Not Very Good at Statistics

A frequent argument I've had with my brother is over the effectiveness of speed cameras; as an ex-police-officer he's massively in favour and spends lots of time quoting various studies at me that 'prove' speed cameras work.

For a study to be unbiased and generate useful statistics, especially in this field, it is very important to eliminate selection effects and to use proper scientific controls, such that the effects of measuring the results do not affect the results of the experiment. In the case of speed cameras the ideal experiment would be to randomly select some speed camera sites and run two parallel universes, one with cameras and one without and compare the results. This is difficult to carry out for obvious reasons. Another method would be to randomly select sites and put cameras in half of them; however, this runs the risk that the sites with cameras might affect the sites without cameras.
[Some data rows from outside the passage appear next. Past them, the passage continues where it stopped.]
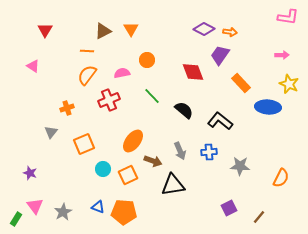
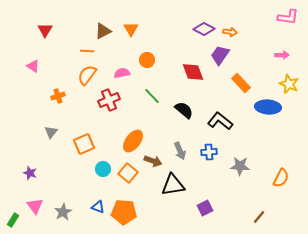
orange cross at (67, 108): moved 9 px left, 12 px up
orange square at (128, 175): moved 2 px up; rotated 24 degrees counterclockwise
purple square at (229, 208): moved 24 px left
green rectangle at (16, 219): moved 3 px left, 1 px down
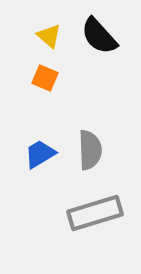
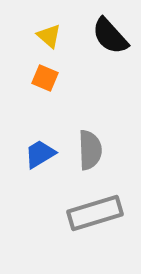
black semicircle: moved 11 px right
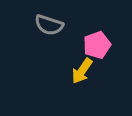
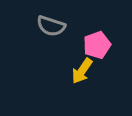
gray semicircle: moved 2 px right, 1 px down
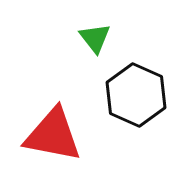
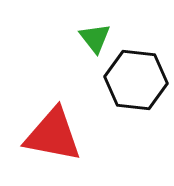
black hexagon: moved 15 px up; rotated 18 degrees counterclockwise
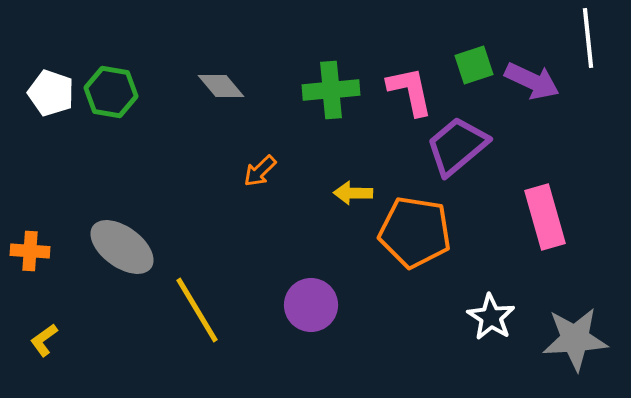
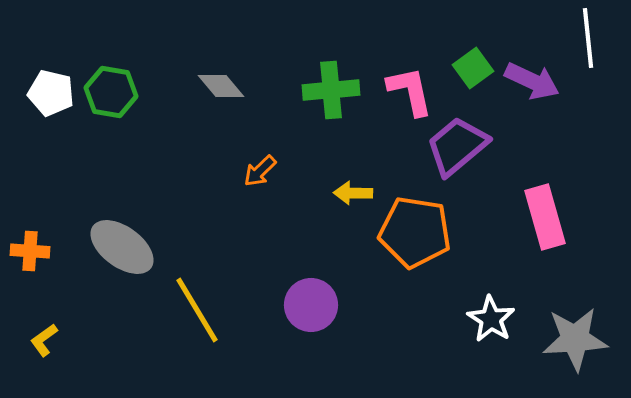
green square: moved 1 px left, 3 px down; rotated 18 degrees counterclockwise
white pentagon: rotated 6 degrees counterclockwise
white star: moved 2 px down
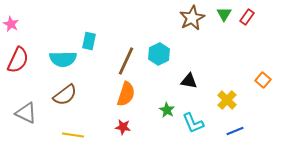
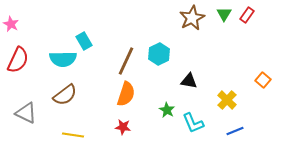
red rectangle: moved 2 px up
cyan rectangle: moved 5 px left; rotated 42 degrees counterclockwise
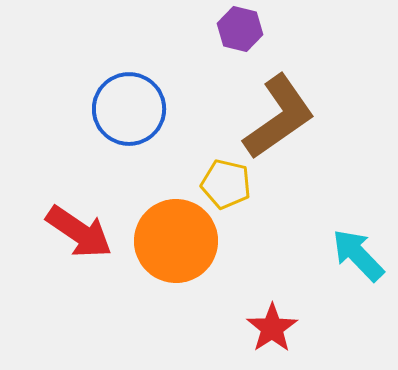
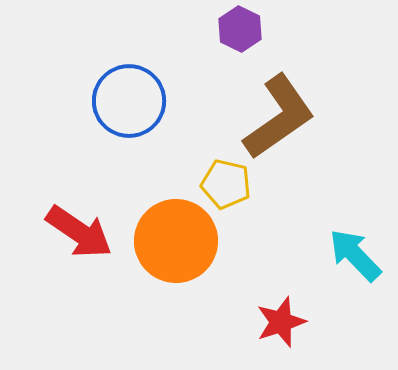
purple hexagon: rotated 12 degrees clockwise
blue circle: moved 8 px up
cyan arrow: moved 3 px left
red star: moved 9 px right, 6 px up; rotated 15 degrees clockwise
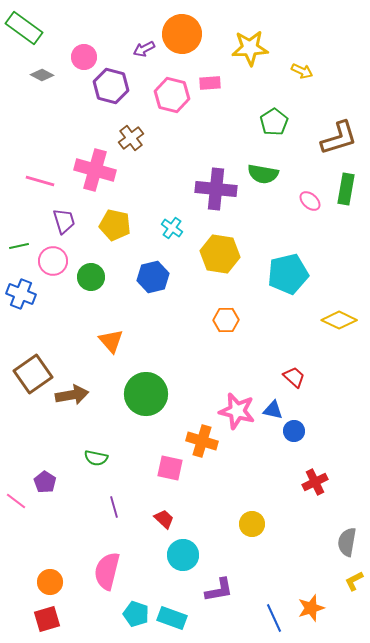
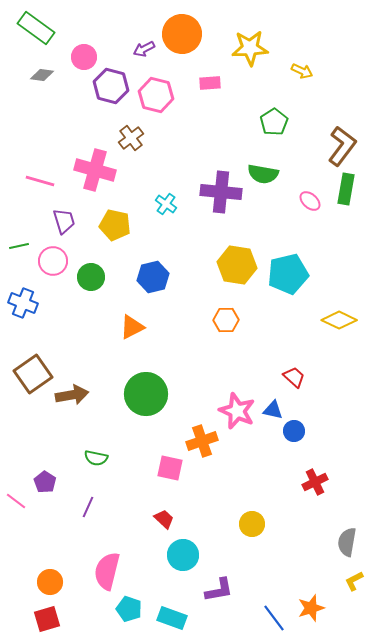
green rectangle at (24, 28): moved 12 px right
gray diamond at (42, 75): rotated 20 degrees counterclockwise
pink hexagon at (172, 95): moved 16 px left
brown L-shape at (339, 138): moved 3 px right, 8 px down; rotated 36 degrees counterclockwise
purple cross at (216, 189): moved 5 px right, 3 px down
cyan cross at (172, 228): moved 6 px left, 24 px up
yellow hexagon at (220, 254): moved 17 px right, 11 px down
blue cross at (21, 294): moved 2 px right, 9 px down
orange triangle at (111, 341): moved 21 px right, 14 px up; rotated 44 degrees clockwise
pink star at (237, 411): rotated 9 degrees clockwise
orange cross at (202, 441): rotated 36 degrees counterclockwise
purple line at (114, 507): moved 26 px left; rotated 40 degrees clockwise
cyan pentagon at (136, 614): moved 7 px left, 5 px up
blue line at (274, 618): rotated 12 degrees counterclockwise
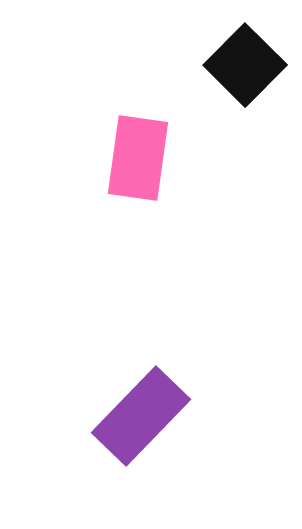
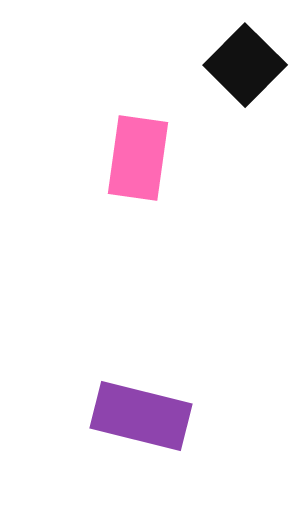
purple rectangle: rotated 60 degrees clockwise
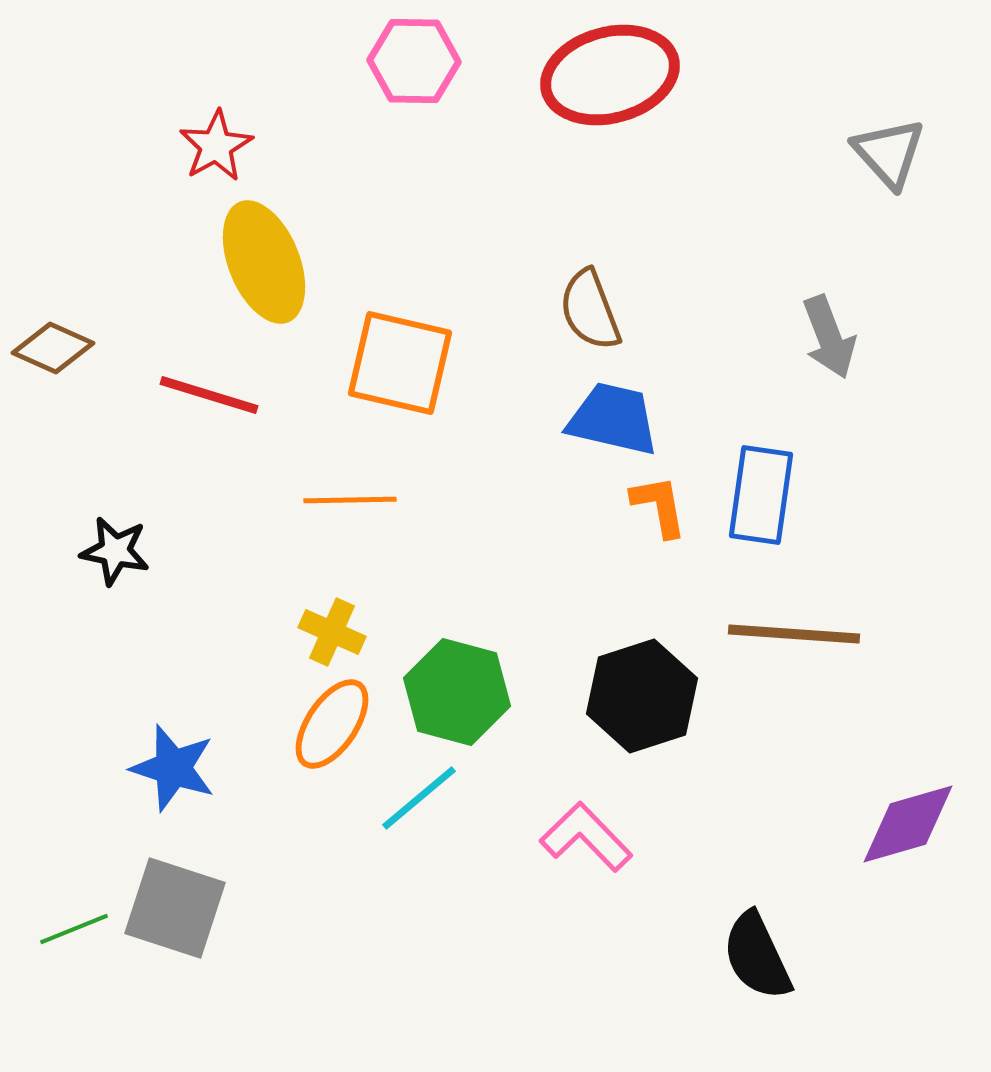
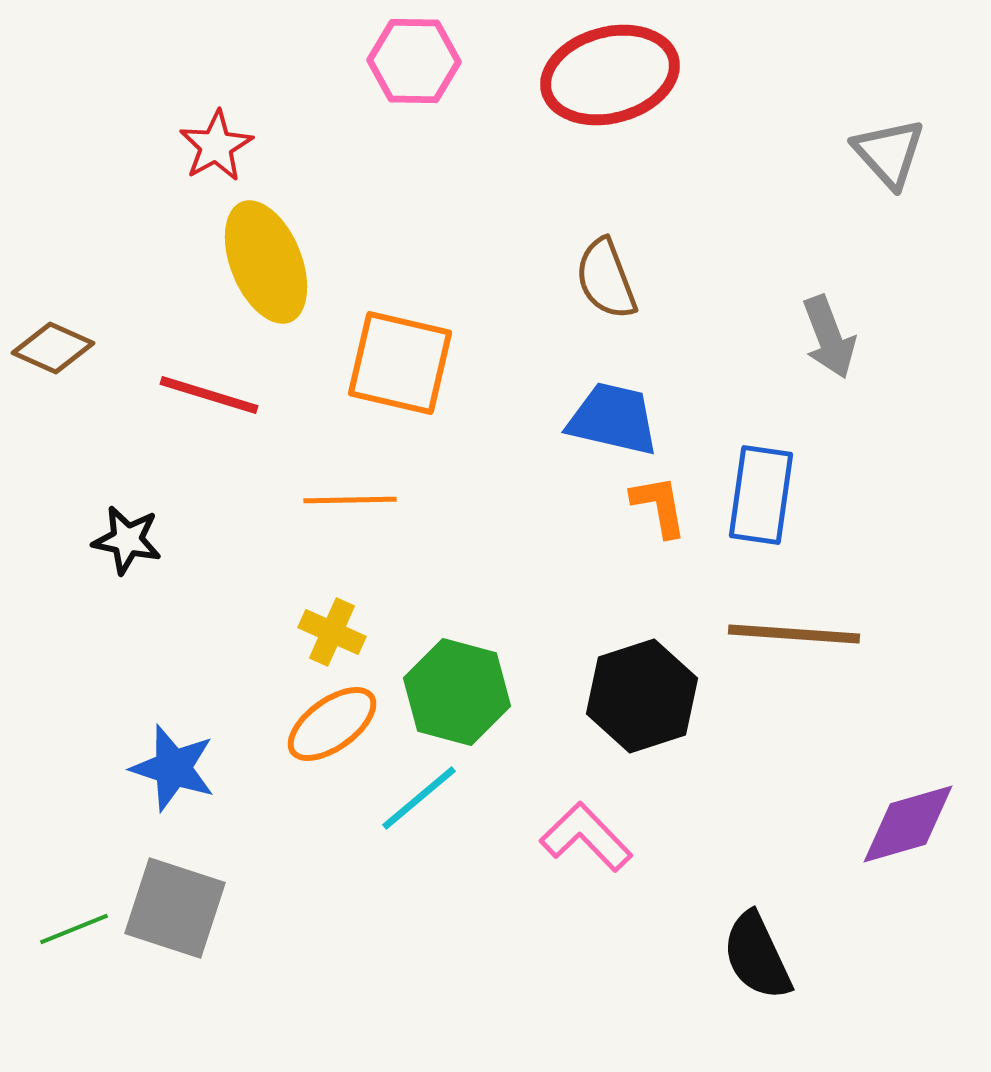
yellow ellipse: moved 2 px right
brown semicircle: moved 16 px right, 31 px up
black star: moved 12 px right, 11 px up
orange ellipse: rotated 20 degrees clockwise
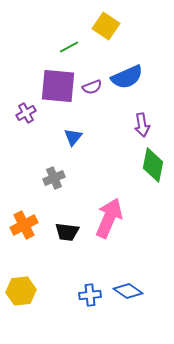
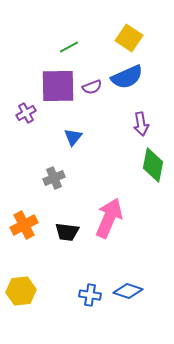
yellow square: moved 23 px right, 12 px down
purple square: rotated 6 degrees counterclockwise
purple arrow: moved 1 px left, 1 px up
blue diamond: rotated 16 degrees counterclockwise
blue cross: rotated 15 degrees clockwise
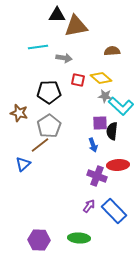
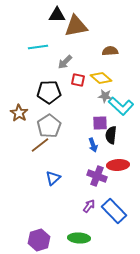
brown semicircle: moved 2 px left
gray arrow: moved 1 px right, 4 px down; rotated 126 degrees clockwise
brown star: rotated 18 degrees clockwise
black semicircle: moved 1 px left, 4 px down
blue triangle: moved 30 px right, 14 px down
purple hexagon: rotated 20 degrees counterclockwise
However, the majority of studies done have far more serious selection effects. The methodology is to choose sites with high accident statistics, install cameras and observe that the accidents have fallen at these sites without reference to any others. The behaviour of random statistics at these levels is such that we expect this to happen even if no camera is installed. This is a well known phenomenon called "regression to the mean".

A simple try it at home experiment

Hypothesis: placing a piece of paper under a dice causes it to decrease the number of sixes it rolls.

The experiment: Take ten dice. Roll each of them ten times noting each of their sixes. Place a piece of paper under the three highest scoring die. Roll each of those ten times each counting their sixes again. Note that second total is almost always lower than the first total, proving that the piece of paper decreased the number of sixes rolled by the dice.

Reroll 5,7,8

We conclude that putting paper under dice decreases the roll by an average of 66%.

The problem with this experiment is that it's a pile of rubbish.

It's a pile of rubbish because we've chosen to do analysis on an artificial selection of the data, not either all the data or a randomly chosen sample of the data. This phenomenon is known as regression to the mean.

Speed Camera Studies

Most speed camera studies are conducted by choosing camera sites based on areas with a high accident rate, installing the cameras and discovering that in general the accident rates fall.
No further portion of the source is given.